Your goal: Start to finish, print the entries exactly, and carry none of the pictures over.

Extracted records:

........

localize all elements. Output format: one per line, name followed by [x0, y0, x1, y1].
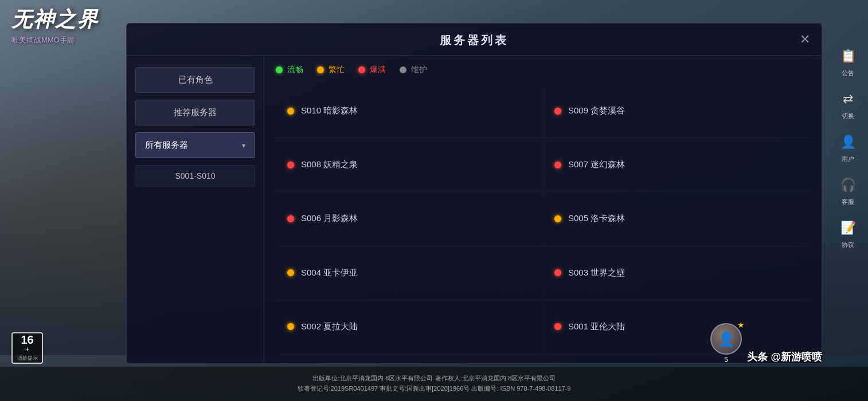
status-legend-busy: 繁忙 [317, 65, 345, 75]
sidebar-item-announcement[interactable]: 📋 公告 [838, 46, 858, 77]
avatar-area[interactable]: 👤 ★ 5 [710, 323, 742, 364]
s008-name: S008 妖精之泉 [301, 159, 358, 170]
right-panel: 流畅 繁忙 爆满 维护 S010 暗影森林 S009 贪婪溪谷 S008 妖精之… [264, 56, 822, 363]
bottom-bar: 出版单位:北京平消龙国内-8区水平有限公司 著作权人:北京平消龙国内-8区水平有… [0, 367, 868, 401]
busy-status-dot [317, 66, 324, 73]
server-item-s005[interactable]: S005 洛卡森林 [543, 192, 810, 246]
protocol-label: 协议 [842, 241, 854, 249]
s003-dot [554, 269, 561, 276]
recommended-server-button[interactable]: 推荐服务器 [135, 100, 255, 125]
logo-subtitle: 唯美绚战MMO手游 [11, 35, 99, 45]
maintenance-status-label: 维护 [411, 65, 427, 75]
s005-dot [554, 215, 561, 222]
busy-status-label: 繁忙 [329, 65, 345, 75]
age-label: 适龄提示 [17, 355, 38, 362]
full-status-dot [358, 66, 365, 73]
s008-dot [287, 162, 294, 168]
service-label: 客服 [842, 198, 854, 206]
age-plus: + [25, 345, 29, 353]
avatar-level: 5 [724, 356, 728, 364]
server-item-s002[interactable]: S002 夏拉大陆 [276, 300, 543, 354]
server-item-s007[interactable]: S007 迷幻森林 [543, 138, 810, 192]
modal-title: 服务器列表 [440, 34, 509, 46]
status-legend: 流畅 繁忙 爆满 维护 [276, 65, 810, 75]
s005-name: S005 洛卡森林 [568, 213, 625, 224]
announcement-icon: 📋 [838, 46, 858, 66]
watermark-text: 头条 @新游喷喷 [747, 350, 822, 364]
avatar-star-icon: ★ [737, 320, 745, 329]
s001-dot [554, 323, 561, 330]
switch-label: 切换 [842, 112, 854, 120]
age-number: 16 [21, 334, 33, 345]
server-item-s010[interactable]: S010 暗影森林 [276, 84, 543, 138]
logo-title: 无神之界 [11, 6, 99, 34]
s010-dot [287, 108, 294, 115]
announcement-label: 公告 [842, 69, 854, 77]
sidebar-item-switch[interactable]: ⇄ 切换 [838, 89, 858, 120]
sidebar-item-protocol[interactable]: 📝 协议 [838, 218, 858, 249]
server-item-s004[interactable]: S004 亚卡伊亚 [276, 246, 543, 300]
modal-body: 已有角色 推荐服务器 所有服务器 ▾ S001-S010 流畅 繁忙 爆满 维护 [127, 56, 822, 363]
server-item-s001[interactable]: S001 亚伦大陆 [543, 300, 810, 354]
bottom-text-2: 软著登记号:2019SR0401497 审批文号:国新出审[2020]1966号… [298, 384, 571, 394]
service-icon: 🎧 [838, 175, 858, 195]
sidebar-item-service[interactable]: 🎧 客服 [838, 175, 858, 206]
s001-name: S001 亚伦大陆 [568, 321, 625, 332]
protocol-icon: 📝 [838, 218, 858, 238]
age-rating-badge: 16 + 适龄提示 [11, 332, 43, 364]
status-legend-full: 爆满 [358, 65, 386, 75]
server-range-button[interactable]: S001-S010 [135, 165, 255, 187]
server-item-s008[interactable]: S008 妖精之泉 [276, 138, 543, 192]
server-grid: S010 暗影森林 S009 贪婪溪谷 S008 妖精之泉 S007 迷幻森林 … [276, 84, 810, 354]
smooth-status-dot [276, 66, 283, 73]
existing-characters-button[interactable]: 已有角色 [135, 67, 255, 93]
sidebar-item-user[interactable]: 👤 用户 [838, 132, 858, 163]
user-label: 用户 [842, 155, 854, 163]
s002-dot [287, 323, 294, 330]
s006-name: S006 月影森林 [301, 213, 358, 224]
chevron-down-icon: ▾ [242, 141, 245, 150]
s004-dot [287, 269, 294, 276]
maintenance-status-dot [400, 66, 406, 73]
status-legend-smooth: 流畅 [276, 65, 303, 75]
status-legend-maintenance: 维护 [400, 65, 427, 75]
s007-name: S007 迷幻森林 [568, 159, 625, 170]
s007-dot [554, 162, 561, 168]
server-item-s006[interactable]: S006 月影森林 [276, 192, 543, 246]
s003-name: S003 世界之壁 [568, 268, 625, 278]
s009-dot [554, 108, 561, 115]
server-item-s003[interactable]: S003 世界之壁 [543, 246, 810, 300]
logo-area: 无神之界 唯美绚战MMO手游 [11, 6, 99, 45]
modal-header: 服务器列表 ✕ [127, 23, 822, 56]
s009-name: S009 贪婪溪谷 [568, 105, 625, 116]
server-list-modal: 服务器列表 ✕ 已有角色 推荐服务器 所有服务器 ▾ S001-S010 流畅 … [126, 23, 822, 364]
s006-dot [287, 215, 294, 222]
left-panel: 已有角色 推荐服务器 所有服务器 ▾ S001-S010 [127, 56, 264, 363]
user-icon: 👤 [838, 132, 858, 152]
switch-icon: ⇄ [838, 89, 858, 109]
bottom-text-1: 出版单位:北京平消龙国内-8区水平有限公司 著作权人:北京平消龙国内-8区水平有… [312, 374, 556, 384]
s010-name: S010 暗影森林 [301, 105, 358, 116]
smooth-status-label: 流畅 [287, 65, 303, 75]
s002-name: S002 夏拉大陆 [301, 321, 358, 332]
s004-name: S004 亚卡伊亚 [301, 268, 358, 278]
all-servers-label: 所有服务器 [145, 140, 188, 151]
full-status-label: 爆满 [370, 65, 386, 75]
server-item-s009[interactable]: S009 贪婪溪谷 [543, 84, 810, 138]
right-sidebar: 📋 公告 ⇄ 切换 👤 用户 🎧 客服 📝 协议 [828, 46, 868, 249]
all-servers-button[interactable]: 所有服务器 ▾ [135, 132, 255, 158]
modal-close-button[interactable]: ✕ [800, 33, 810, 46]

........

Written reply:
localize all elements. Output format: one per line, name followed by [x0, y0, x1, y1].
status-legend-busy: 繁忙 [317, 65, 345, 75]
sidebar-item-announcement[interactable]: 📋 公告 [838, 46, 858, 77]
avatar-area[interactable]: 👤 ★ 5 [710, 323, 742, 364]
s008-name: S008 妖精之泉 [301, 159, 358, 170]
right-panel: 流畅 繁忙 爆满 维护 S010 暗影森林 S009 贪婪溪谷 S008 妖精之… [264, 56, 822, 363]
bottom-bar: 出版单位:北京平消龙国内-8区水平有限公司 著作权人:北京平消龙国内-8区水平有… [0, 367, 868, 401]
busy-status-dot [317, 66, 324, 73]
server-item-s005[interactable]: S005 洛卡森林 [543, 192, 810, 246]
protocol-label: 协议 [842, 241, 854, 249]
s003-dot [554, 269, 561, 276]
recommended-server-button[interactable]: 推荐服务器 [135, 100, 255, 125]
logo-subtitle: 唯美绚战MMO手游 [11, 35, 99, 45]
maintenance-status-label: 维护 [411, 65, 427, 75]
s005-dot [554, 215, 561, 222]
busy-status-label: 繁忙 [329, 65, 345, 75]
age-label: 适龄提示 [17, 355, 38, 362]
full-status-dot [358, 66, 365, 73]
s008-dot [287, 162, 294, 168]
service-label: 客服 [842, 198, 854, 206]
age-plus: + [25, 345, 29, 353]
avatar-level: 5 [724, 356, 728, 364]
server-item-s002[interactable]: S002 夏拉大陆 [276, 300, 543, 354]
server-item-s007[interactable]: S007 迷幻森林 [543, 138, 810, 192]
modal-title: 服务器列表 [440, 34, 509, 46]
status-legend: 流畅 繁忙 爆满 维护 [276, 65, 810, 75]
s005-name: S005 洛卡森林 [568, 213, 625, 224]
announcement-icon: 📋 [838, 46, 858, 66]
watermark-text: 头条 @新游喷喷 [747, 350, 822, 364]
avatar-star-icon: ★ [737, 320, 745, 329]
s001-dot [554, 323, 561, 330]
switch-label: 切换 [842, 112, 854, 120]
age-number: 16 [21, 334, 33, 345]
server-item-s010[interactable]: S010 暗影森林 [276, 84, 543, 138]
logo-title: 无神之界 [11, 6, 99, 34]
s010-dot [287, 108, 294, 115]
announcement-label: 公告 [842, 69, 854, 77]
sidebar-item-switch[interactable]: ⇄ 切换 [838, 89, 858, 120]
sidebar-item-protocol[interactable]: 📝 协议 [838, 218, 858, 249]
server-item-s004[interactable]: S004 亚卡伊亚 [276, 246, 543, 300]
modal-body: 已有角色 推荐服务器 所有服务器 ▾ S001-S010 流畅 繁忙 爆满 维护 [127, 56, 822, 363]
server-item-s001[interactable]: S001 亚伦大陆 [543, 300, 810, 354]
bottom-text-2: 软著登记号:2019SR0401497 审批文号:国新出审[2020]1966号… [298, 384, 571, 394]
service-icon: 🎧 [838, 175, 858, 195]
sidebar-item-service[interactable]: 🎧 客服 [838, 175, 858, 206]
s001-name: S001 亚伦大陆 [568, 321, 625, 332]
protocol-icon: 📝 [838, 218, 858, 238]
age-rating-badge: 16 + 适龄提示 [11, 332, 43, 364]
status-legend-full: 爆满 [358, 65, 386, 75]
server-range-button[interactable]: S001-S010 [135, 165, 255, 187]
server-item-s008[interactable]: S008 妖精之泉 [276, 138, 543, 192]
server-grid: S010 暗影森林 S009 贪婪溪谷 S008 妖精之泉 S007 迷幻森林 … [276, 84, 810, 354]
smooth-status-dot [276, 66, 283, 73]
existing-characters-button[interactable]: 已有角色 [135, 67, 255, 93]
sidebar-item-user[interactable]: 👤 用户 [838, 132, 858, 163]
user-label: 用户 [842, 155, 854, 163]
s002-dot [287, 323, 294, 330]
s006-name: S006 月影森林 [301, 213, 358, 224]
chevron-down-icon: ▾ [242, 141, 245, 150]
s004-dot [287, 269, 294, 276]
maintenance-status-dot [400, 66, 406, 73]
status-legend-smooth: 流畅 [276, 65, 303, 75]
status-legend-maintenance: 维护 [400, 65, 427, 75]
s007-name: S007 迷幻森林 [568, 159, 625, 170]
s007-dot [554, 162, 561, 168]
server-item-s006[interactable]: S006 月影森林 [276, 192, 543, 246]
s003-name: S003 世界之壁 [568, 268, 625, 278]
s009-dot [554, 108, 561, 115]
server-item-s003[interactable]: S003 世界之壁 [543, 246, 810, 300]
logo-area: 无神之界 唯美绚战MMO手游 [11, 6, 99, 45]
modal-header: 服务器列表 ✕ [127, 23, 822, 56]
s009-name: S009 贪婪溪谷 [568, 105, 625, 116]
server-list-modal: 服务器列表 ✕ 已有角色 推荐服务器 所有服务器 ▾ S001-S010 流畅 … [126, 23, 822, 364]
s006-dot [287, 215, 294, 222]
left-panel: 已有角色 推荐服务器 所有服务器 ▾ S001-S010 [127, 56, 264, 363]
user-icon: 👤 [838, 132, 858, 152]
switch-icon: ⇄ [838, 89, 858, 109]
bottom-text-1: 出版单位:北京平消龙国内-8区水平有限公司 著作权人:北京平消龙国内-8区水平有… [312, 374, 556, 384]
s010-name: S010 暗影森林 [301, 105, 358, 116]
smooth-status-label: 流畅 [287, 65, 303, 75]
s002-name: S002 夏拉大陆 [301, 321, 358, 332]
s004-name: S004 亚卡伊亚 [301, 268, 358, 278]
all-servers-label: 所有服务器 [145, 140, 188, 151]
full-status-label: 爆满 [370, 65, 386, 75]
server-item-s009[interactable]: S009 贪婪溪谷 [543, 84, 810, 138]
right-sidebar: 📋 公告 ⇄ 切换 👤 用户 🎧 客服 📝 协议 [828, 46, 868, 249]
all-servers-button[interactable]: 所有服务器 ▾ [135, 132, 255, 158]
modal-close-button[interactable]: ✕ [800, 33, 810, 46]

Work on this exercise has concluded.